BOISE – It took Roger Madsen most of this month to clean out his office in downtown Boise. He had to dig through 19 years of papers, like a one-page chart he updated regularly, labeled “The Best of Times and the Worst of Times.”
Madsen retired Friday from the job he took in 1995 – director of the Idaho Department of Labor – to do humanitarian work in Morocco with his wife, Leslie.
He leaves an agency that has often been tapped to adopt or foster various organizations that needed a permanent or temporary home. The agency houses the Idaho Commission on Human Rights, the Idaho Career Information System, a volunteerism commission called Serve Idaho and other programs. It has twice taken in the Idaho Commission on the Arts.
He leaves behind a multimillion-dollar surplus where once there was a projected $4 million deficit.
Madsen served two terms in the Legislature from Ada County. He defeated Jim Risch, now a U.S. senator representing Idaho, in one Republican primary election.
Madsen introduced a controversial anti-abortion bill in his first term, and he was beaten in his re-election bid. He ran again later, regained the seat, and was appointed by Gov. Phil Batt in 1995 to the Labor job.
The department’s budget was in bad shape, he said. “We decided we would cut travel, reduce equipment (and other capital spending), cut staff – which is unfortunate – consolidate, and we were out of the deficit … in three months,” he said in an interview. “Our employees should feel comforted to know, and I’ve been telling them, that I don’t see any danger of furloughs or office closures or reduction of pay.”
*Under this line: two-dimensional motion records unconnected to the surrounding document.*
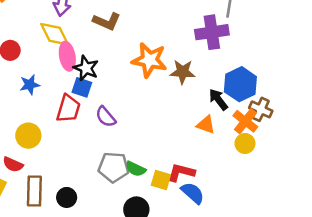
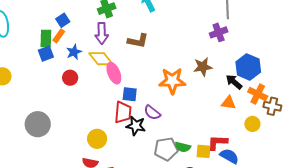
purple cross: (212, 32) -> (219, 32), size x0.7
orange star: (149, 60) -> (172, 81), moved
black star: (86, 68) -> (136, 126), moved
blue star: (30, 85) -> (74, 52), moved
brown cross: (261, 109) -> (272, 106), moved
yellow circle: (245, 143) -> (252, 124), moved

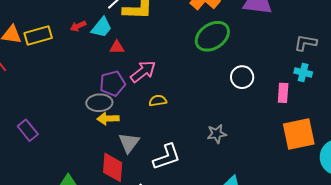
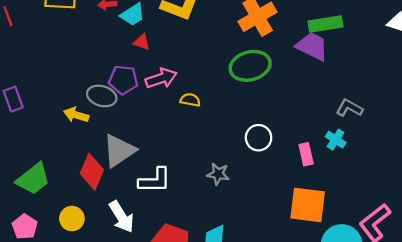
white circle: (242, 77) -> (259, 138), moved
pink rectangle: (283, 93) -> (306, 154), turned -36
yellow semicircle: (158, 101) -> (190, 100), moved
yellow arrow: (108, 119) -> (76, 115), moved
gray triangle: (129, 143) -> (119, 151), size x1.4

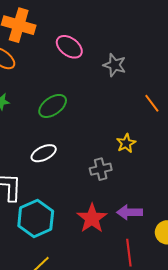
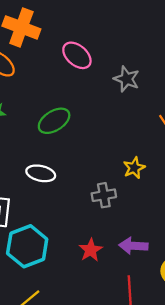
white ellipse: (44, 153) -> (41, 173), turned 35
red star: (92, 218) -> (91, 250), size x0.7

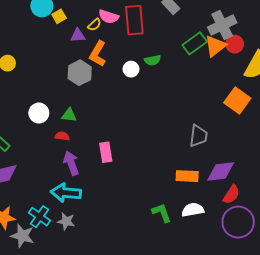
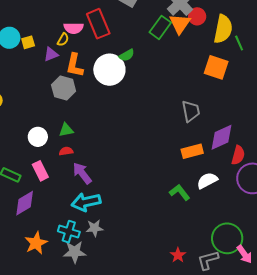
yellow square: (59, 16) -> (28, 42), turned 32
white circle: (131, 69) -> (109, 70), size x2.0
pink rectangle: (106, 152) -> (40, 171), moved
gray star: (22, 236) -> (75, 252), moved

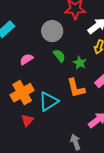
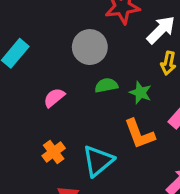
green semicircle: (59, 56) -> (106, 85), turned -56
orange cross: (22, 93) -> (54, 152), size x0.6

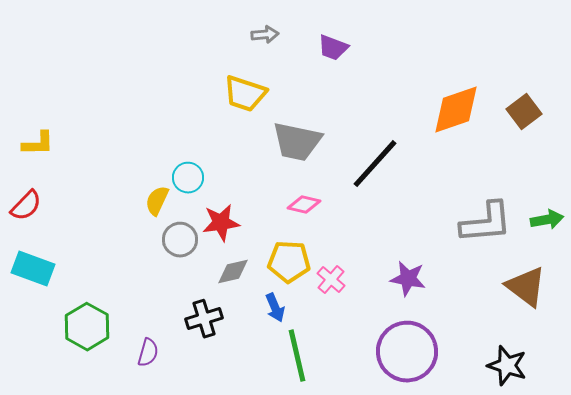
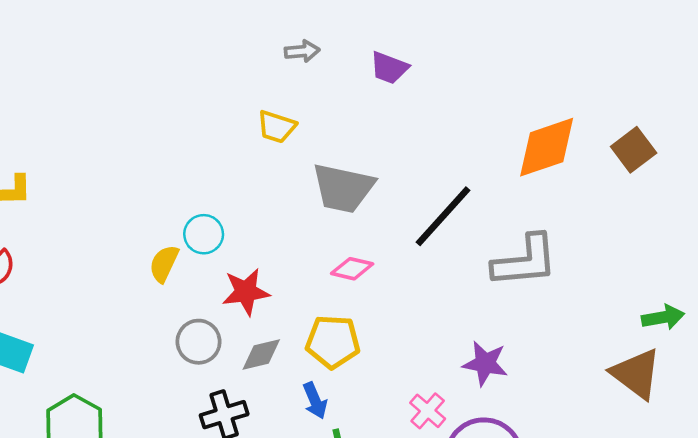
yellow trapezoid: (245, 94) -> (277, 127), size x0.7
green arrow: (547, 220) -> (663, 317), moved
gray L-shape: (486, 223) -> (525, 261), moved
gray circle: (180, 240) -> (199, 342), moved
pink cross: (331, 280) -> (428, 411), moved

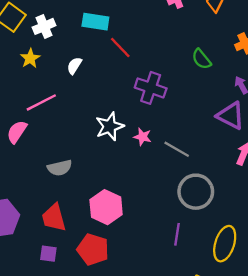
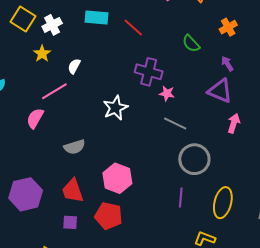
red line: (120, 48) -> (133, 27), moved
white semicircle: (74, 66) -> (74, 66), moved
pink star: (143, 137) -> (167, 93), moved

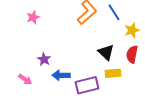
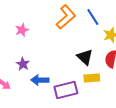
pink star: (33, 17) -> (22, 30), moved

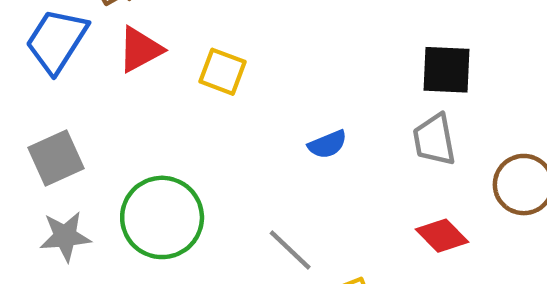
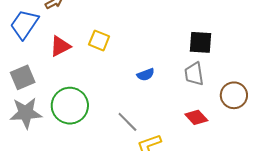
red triangle: (140, 50) -> (60, 46), moved
gray star: (65, 236) -> (26, 113), size x1.4

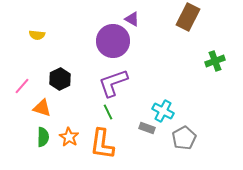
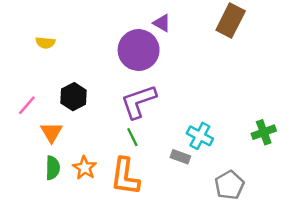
green cross: (215, 61) -> (264, 132), moved
orange triangle: (42, 108) -> (51, 132), turned 42
gray pentagon: (184, 138) -> (229, 185), moved

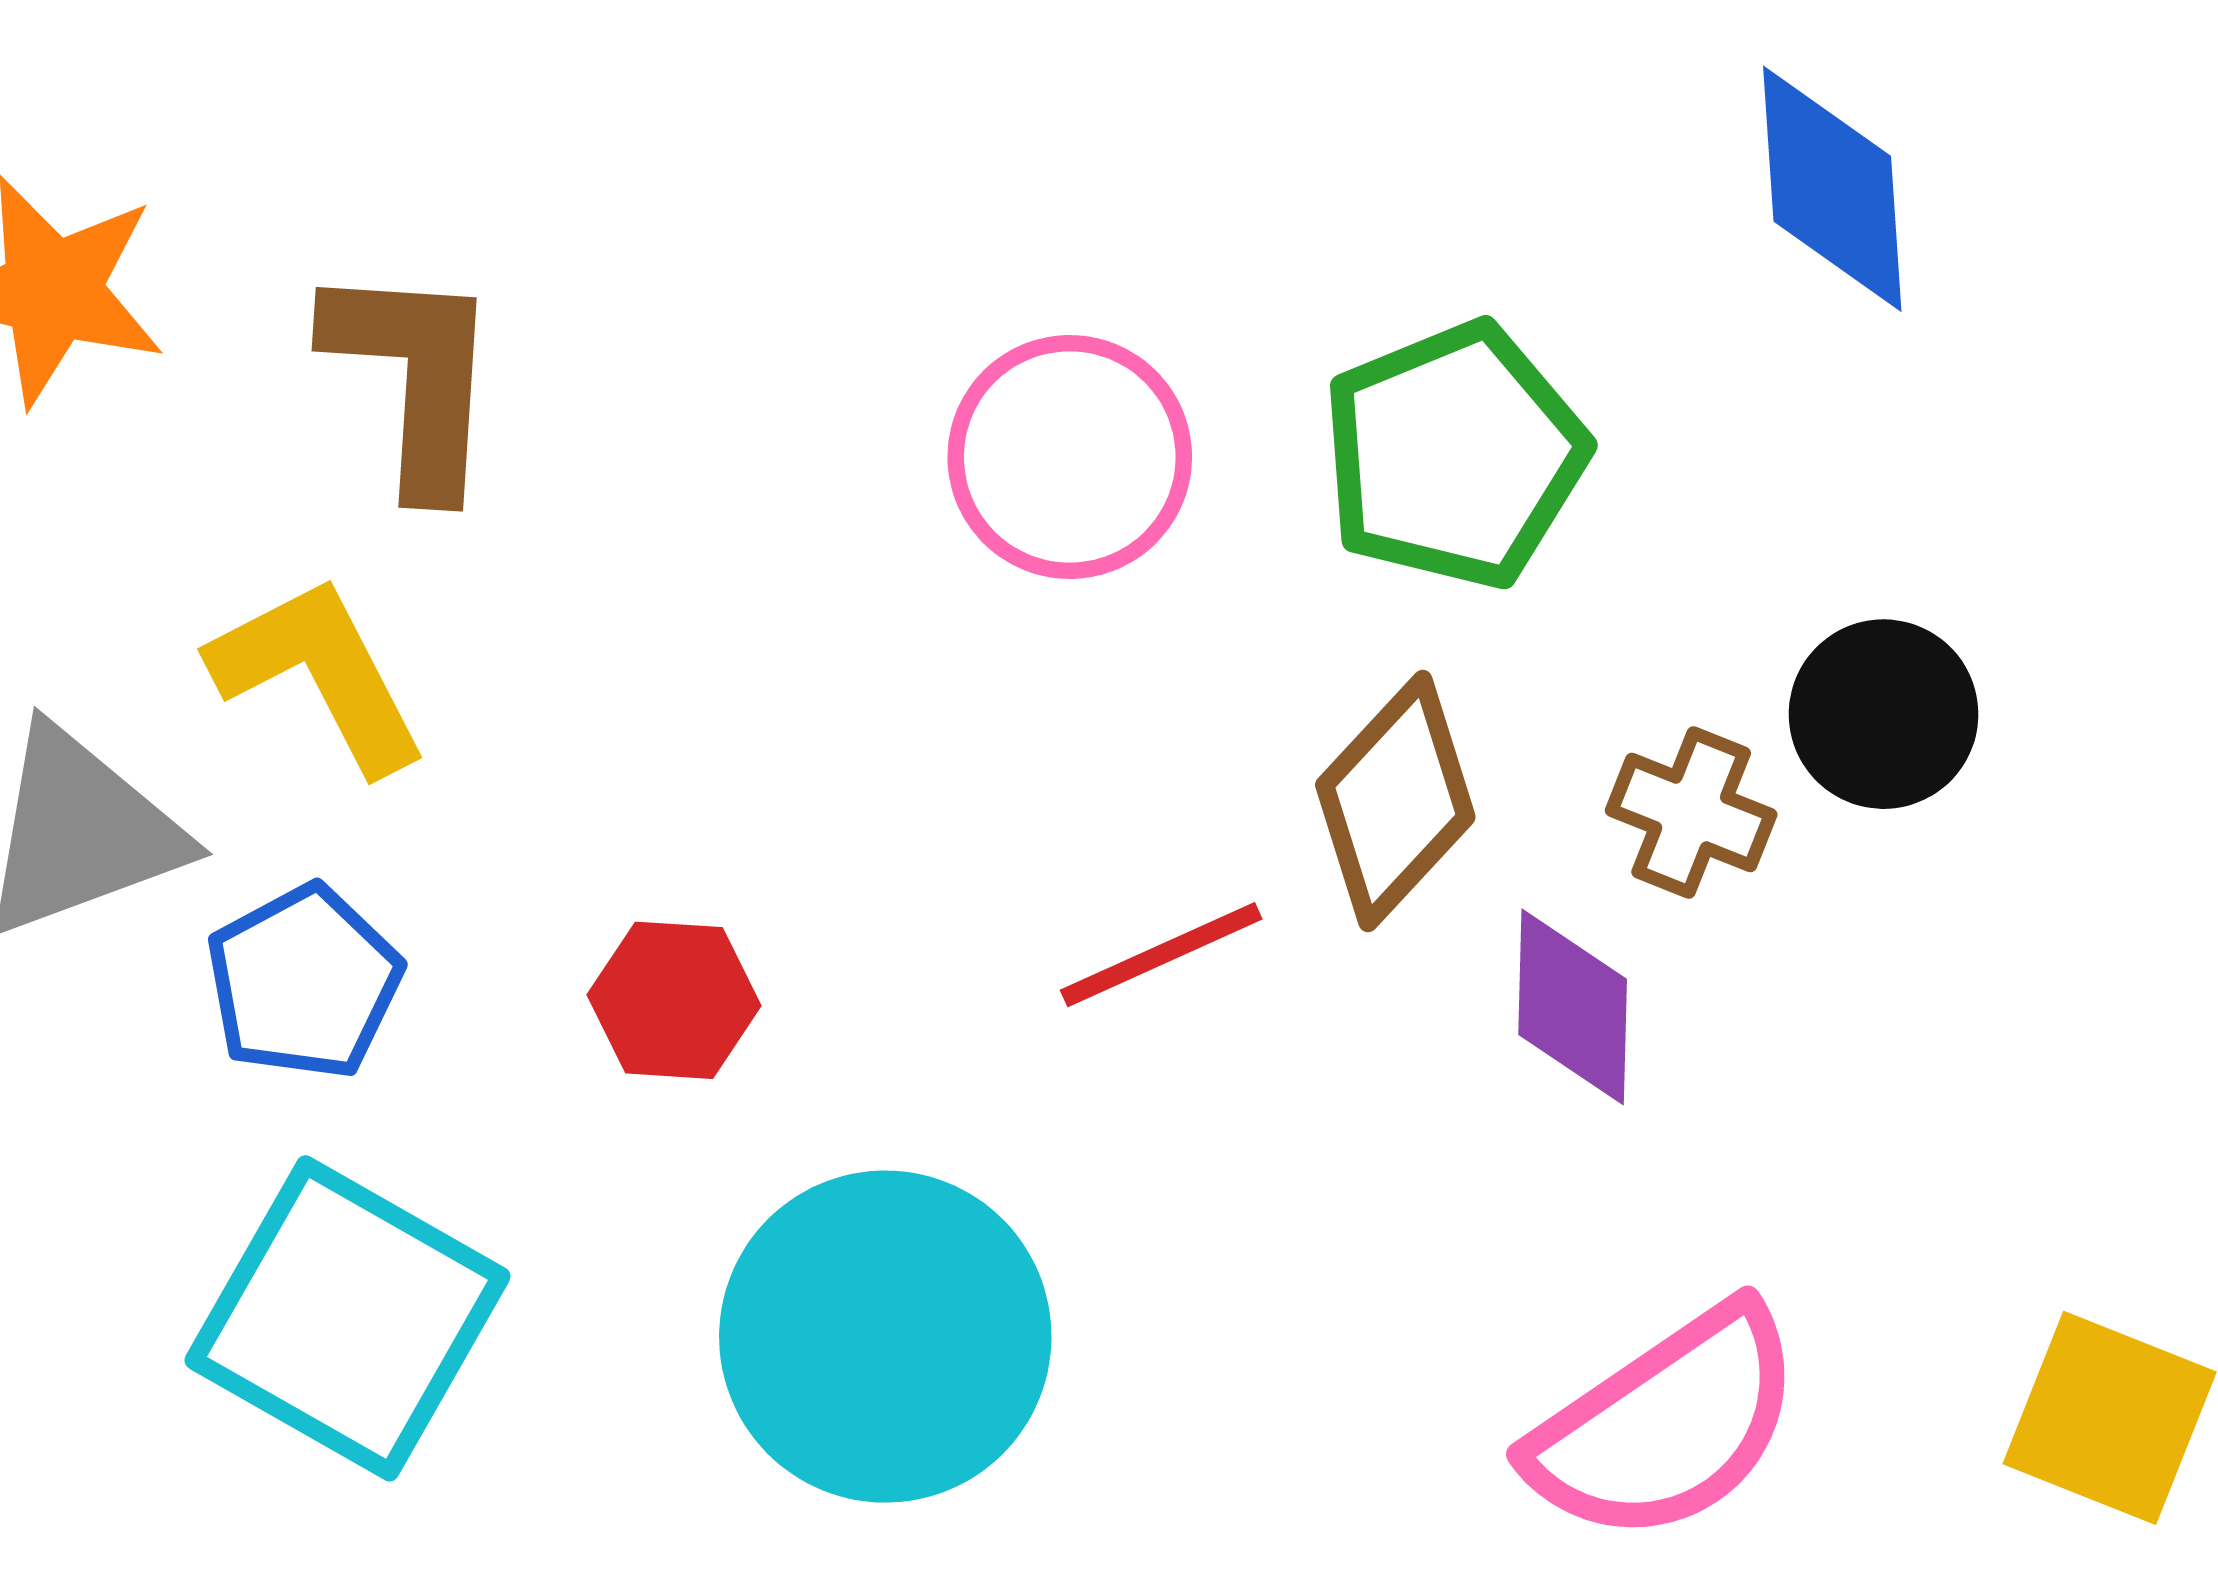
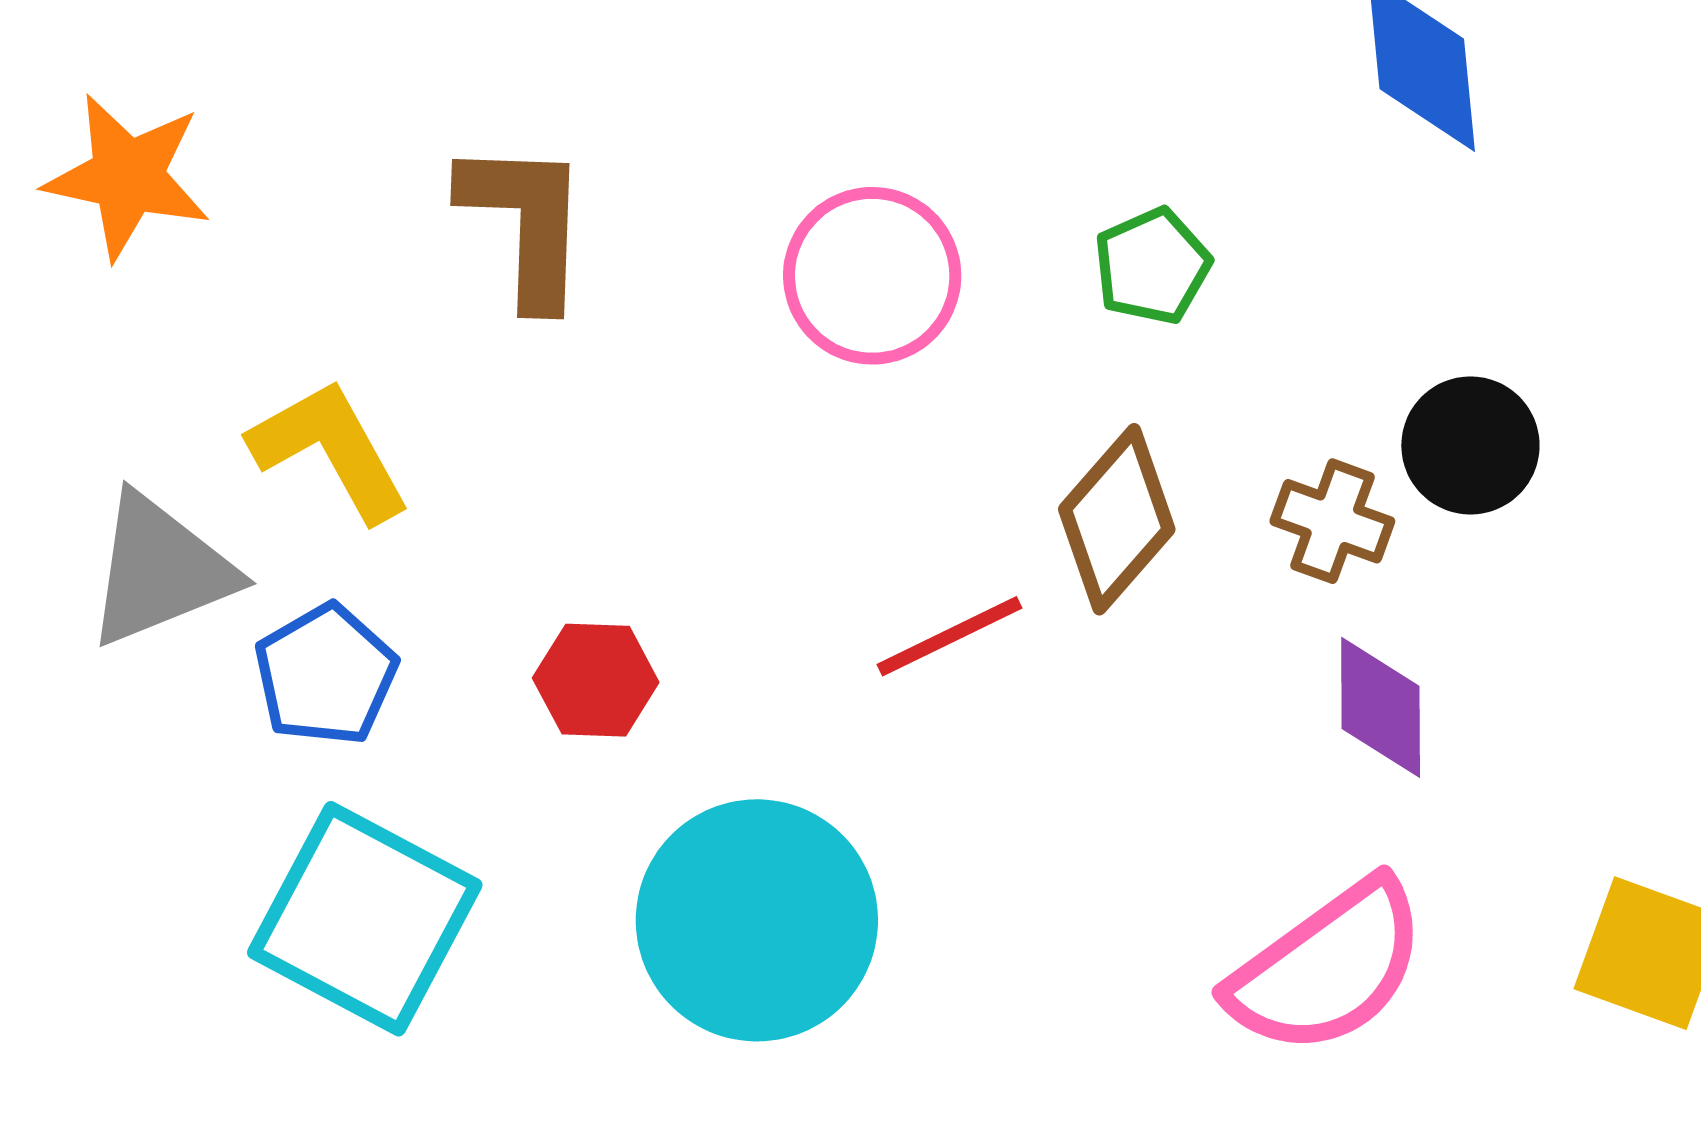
brown L-shape: (414, 378) -> (526, 223), moved
green pentagon: (1454, 455) -> (1152, 266), size x0.6
purple diamond: (1573, 1007) -> (1381, 707), moved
And his successor, Twin Falls businessman Ken Edmunds, will inherit a book that symbolizes how Madsen led the department. The book holds individual profiles of the department’s 600-plus employees. Madsen used to study it, at work and at home, to understand the goals, skills and even the complaints of each person in his agency. He also made time for one-on-one meetings with all of those employees.
Madsen also leaves behind someone whose career started as a customer of the department. In 1972, John McAllister was an Army veteran who had studied zoology and accounting. He walked into the department’s Caldwell office hoping to find work.
“They handed me (a Labor Department staff) job announcement and said, ‘Well, why don’t you try this?’ ” he recalls. “So I did, and the rest is history.”
McAllister rose in the ranks from accounting technician to chief deputy director.
“I can say, unequivocally, Roger was the best director we ever had,” he said. Madsen “let us attempt big improvements,” such as a $7 million, five-year modernization of the unemployment insurance system.
“He doesn’t micromanage,” McAllister said. “He’s just a really good manager in terms of recognizing people’s skills.”
Recession and recovery
The recession was tough on the agency, Madsen said.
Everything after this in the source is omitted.